Bir kere ben filmi hiç sevmedim çünkü filmde anlatılanlar kesinlikle gerçekleri yansıtmıyor, abartılı sahnelerle dolu ve son derece ırkçı bir film. Film ilk çıktığı zaman, Stockholm'deki film şirketi bana özel bir gösterim yaptı. Ancak film, bizim yaşadığımız gerçeklerden çok uzaktı. Hatta senaryoyu yazan Oliver Stone ile yönetmen Alan Parker'ın Türklere karşı özel bir düşmanlıkları olabileceğini düşündüm. Tabii ki cezaevinde kötü bazı olaylar da yaşanmıştı ama birkaç kötü olayı sanki her anımız öyle geçmiş gibi yansıtmışlardı. Oysa zamanımızın çoğu iyi geçiyordu. Ben cezaevinde resim yapıyordum, gitar çalıyordum, kitap okuyordum. Entelektüellerle, sanatçılarla tanıştım, çok güzel dostluklar kurdum. Bu hikayeyi anlatan ben olsaydım, benim hikayem tamamıyla farklı olurdu. Pek çok hoş insan, entelektüel tartışmalar ve güzel anılar. Falaka kısmı hariç tabii (gülüyor)!


Cezaevinde baba oldu, kızını 17'sine kadar göremedi


Bengt Björklund'un Bayrampaşa Cezaevi'ndeki anıları bunlardan ibaret değil: "İçeride" bir de evlilik yapmış! Beraber yakalanıp yargılandığı ve aynı cezaevine düştüğü Japon kız arkadaşı Yoşi'nin hamile olduğunu öğrenince ona evlenme teklif etmiş. Dönemin cezaevi müdürü, Yoşi'yle Björklund'a kendi odasında nikah kıymış. Björklund'un şahidi de İstanbul'daki İsveç başkonsolosu olmuş. Yoşi, Björklund'un Christina adını koyduğu kızlarını cezaevinde doğurmuş ancak serbest kaldıktan sonra Christina'yı İsveçli bir aileye evlatlık vermiş. Björklund "Ben bunu kesinlikle istemedim ama cezaevinde olduğum için engel olamadım" diyor.

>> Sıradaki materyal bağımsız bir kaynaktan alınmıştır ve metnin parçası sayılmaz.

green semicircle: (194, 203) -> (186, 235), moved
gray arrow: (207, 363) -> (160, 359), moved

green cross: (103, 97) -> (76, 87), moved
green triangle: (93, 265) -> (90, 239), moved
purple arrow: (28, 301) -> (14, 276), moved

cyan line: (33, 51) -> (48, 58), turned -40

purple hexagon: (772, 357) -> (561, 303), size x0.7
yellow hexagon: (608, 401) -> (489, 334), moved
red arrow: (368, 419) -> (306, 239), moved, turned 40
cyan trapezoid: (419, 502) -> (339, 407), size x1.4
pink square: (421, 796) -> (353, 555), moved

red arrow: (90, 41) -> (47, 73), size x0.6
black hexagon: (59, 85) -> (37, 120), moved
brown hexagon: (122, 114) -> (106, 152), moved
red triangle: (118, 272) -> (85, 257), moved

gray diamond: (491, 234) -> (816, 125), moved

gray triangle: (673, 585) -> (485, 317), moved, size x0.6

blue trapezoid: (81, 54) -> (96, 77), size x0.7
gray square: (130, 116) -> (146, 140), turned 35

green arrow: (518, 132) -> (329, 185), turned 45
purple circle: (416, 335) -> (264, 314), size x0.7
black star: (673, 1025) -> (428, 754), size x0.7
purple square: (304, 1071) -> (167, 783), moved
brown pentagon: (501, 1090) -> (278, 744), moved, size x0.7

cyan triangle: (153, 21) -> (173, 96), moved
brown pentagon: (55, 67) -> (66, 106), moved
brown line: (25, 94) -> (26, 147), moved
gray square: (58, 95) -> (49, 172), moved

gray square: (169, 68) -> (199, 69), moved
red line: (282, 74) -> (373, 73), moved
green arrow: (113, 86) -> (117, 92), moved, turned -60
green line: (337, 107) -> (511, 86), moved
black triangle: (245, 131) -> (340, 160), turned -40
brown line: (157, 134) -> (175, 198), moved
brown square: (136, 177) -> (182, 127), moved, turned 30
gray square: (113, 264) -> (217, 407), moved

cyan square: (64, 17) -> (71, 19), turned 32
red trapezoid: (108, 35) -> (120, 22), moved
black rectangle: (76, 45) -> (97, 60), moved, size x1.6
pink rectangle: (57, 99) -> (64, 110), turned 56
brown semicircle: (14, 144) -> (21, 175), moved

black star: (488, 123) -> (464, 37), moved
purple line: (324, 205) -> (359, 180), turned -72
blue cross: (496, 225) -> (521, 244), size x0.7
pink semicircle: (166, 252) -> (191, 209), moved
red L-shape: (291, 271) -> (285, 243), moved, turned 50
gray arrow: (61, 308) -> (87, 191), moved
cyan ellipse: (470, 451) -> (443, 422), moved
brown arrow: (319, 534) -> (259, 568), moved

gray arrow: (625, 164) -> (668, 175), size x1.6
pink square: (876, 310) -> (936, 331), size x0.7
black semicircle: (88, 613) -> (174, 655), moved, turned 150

Björklund şu anda 37 yaşında olan ve İsveç'te yaşayan kızını ilk kez 20 yıl önce, 17 yaşındayken görmüş. İkinci görüşmeleri ise 11 yıl önce gerçekleşmiş, karşılaşmalarını "Kızımın çocukları olmuştu ve yaşları benim en küçük oğlumdan daha büyüktü" diye anlatıyor. O günden beri de bir daha görüşmemişler. Peki, Yoşi'ye ne oldu? Björklund "Yoşi'yi o serbest kaldıktan sonra bir daha hiç görmedim. Beş yıl önce Amerika'da kanserden öldüğünü duydum" diye yanıtlıyor.
Björklund'un İstanbul'dan sonra da son derece maceralı bir hayatı olmuş. Serbest kaldıktan sonra sırasıyla İsveç, İngiltere, Danimarka, Hollanda ve Brezilya'da yaşamış; Liman işçiliği yapmış, resim ve müzikle hayatını kazanmış. Danimarka'da tanışıp evlendiği Amerikalı bir kadınla ikinci evliliğini yapmış, ondan Joia adlı ikinci kızı doğmuş. Daha sonra gittiği Brezilya'da eşinden boşanıp bir Brezilyalıyla birlikte olmuş. Yedi yıl sonra İsveç'e dönmüş, 10 yıl önce de şu andaki eşi olan Jertrude ile evlenmiş. Jertrude'dan da çocukları olan Björklund, şu anda toplam beş çocuk babası bir gazeteci.